On July 26, 2011, in Register Guard, 357 NLRB No. 27 (July 26, 2011), the NLRB issued a decision on remand from the U.S. Court of Appeals for the D.C. Circuit involving a challenge to an employer’s e-mail use and solicitation policy, and its enforcement of the same. Neither the new Board decision, nor the appellate court opinion changes the precedent set by the original Register Guard decision in December 2007. In that decision, the NLRB modified then-existing precedent concerning discriminatory enforcement of company rules and policies, announcing a narrower standard for discrimination with respect to rules governing activities or communications. In so doing, the Board upheld the facial validity of an employer’s policy that prohibited the use of e-mail for “non-job-related solicitations,” acknowledging that an employer could make distinctions in its rules that might adversely affect employees’ NLRA Section 7 rights (such as allowing charitable, but not non-charitable e-mail solicitations), so long as such policies (or enforcement of those policies) did not discriminate along Section 7 or union-related lines.
The initial case involved a challenge to two disciplinary actions the employer took toward an employee under its e-mail use policy. The D.C. Circuit reversed the Board’s initial ruling, holding that both instances of discipline violated the Act. The D.C. Circuit noted that, while the employer argued the employee was disciplined for making solicitations on behalf of an organization, rather than on behalf of an individual, there was no basis in the employer’s policy for such a distinction, thus leading to the inference that the enforcement was based on the union-related nature of the communication. The court observed that neither the company’s written policy nor its explanation in the warning drew a distinction between individual and organizational solicitations, finding that the employer’s rationale was “a post hoc invention” raised only after the General Counsel filed the complaint. On remand, the NLRB accepted the D.C. Circuit’s ruling in this regard as “law of the case.”
No Impact on Register Guard’s “Discrimination” Standard:
In the initial Register Guard decision, the Board, following a standard announced by the Seventh Circuit Court of Appeals, ruled that “unlawful discrimination consists of disparate treatment of activities or communications of a similar character because of their union or other Section 7-protected status.” Under the modified standard, discrimination must be along Section 7 lines to be unlawful. For example, an employer would violate Section 8(a)(1) by permitting employees to send antiunion emails while prohibiting prounion emails; but it would not be unlawful discrimination to permit emailed solicitations for charitable organizations but not emailed solicitations for other kinds of organizations. The fact that union solicitation would fall on the prohibited side of the line does not establish that the rule discriminates along Section 7 lines. By contrast, it would be discriminatory to enforce a rule governing the use of an employer’s equipment that allows employees to use that equipment for nonwork-related purposes while prohibiting use for Section 7 or union-related purposes.

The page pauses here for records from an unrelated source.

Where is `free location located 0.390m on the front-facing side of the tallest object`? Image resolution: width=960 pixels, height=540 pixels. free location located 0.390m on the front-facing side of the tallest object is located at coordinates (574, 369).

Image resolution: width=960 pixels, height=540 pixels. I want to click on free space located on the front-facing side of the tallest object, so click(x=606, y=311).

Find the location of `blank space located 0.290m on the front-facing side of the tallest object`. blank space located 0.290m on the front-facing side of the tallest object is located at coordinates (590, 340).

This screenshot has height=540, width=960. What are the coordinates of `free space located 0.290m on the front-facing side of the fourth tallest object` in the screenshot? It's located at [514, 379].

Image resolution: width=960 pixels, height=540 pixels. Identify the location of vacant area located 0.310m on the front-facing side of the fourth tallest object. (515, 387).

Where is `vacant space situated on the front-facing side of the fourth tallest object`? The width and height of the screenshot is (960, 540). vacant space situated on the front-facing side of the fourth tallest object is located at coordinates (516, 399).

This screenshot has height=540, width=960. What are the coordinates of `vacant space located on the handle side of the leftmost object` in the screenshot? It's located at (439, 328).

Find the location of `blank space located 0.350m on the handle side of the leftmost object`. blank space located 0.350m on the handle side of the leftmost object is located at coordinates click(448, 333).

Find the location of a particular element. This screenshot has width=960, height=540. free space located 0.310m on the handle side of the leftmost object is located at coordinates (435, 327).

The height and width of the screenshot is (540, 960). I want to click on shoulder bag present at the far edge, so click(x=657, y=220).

Notably, the NLRB did not revisit the controversial “discrimination standard” it announced in the 2007 Register Guard decision, noting, “no party asks us to revisit this issue here.” Chairman Liebman adhered to her dissent on that point, but noted that whether under the “old” or “new” discrimination standard, the employer had violated the Act in its enforcement of its e-mail policy. As it stands, the Register Guard “discrimination” standard remains the law, although there is at least one NLRB decision, Roundy’s Inc., in which the Board may be poised to revisit the issue.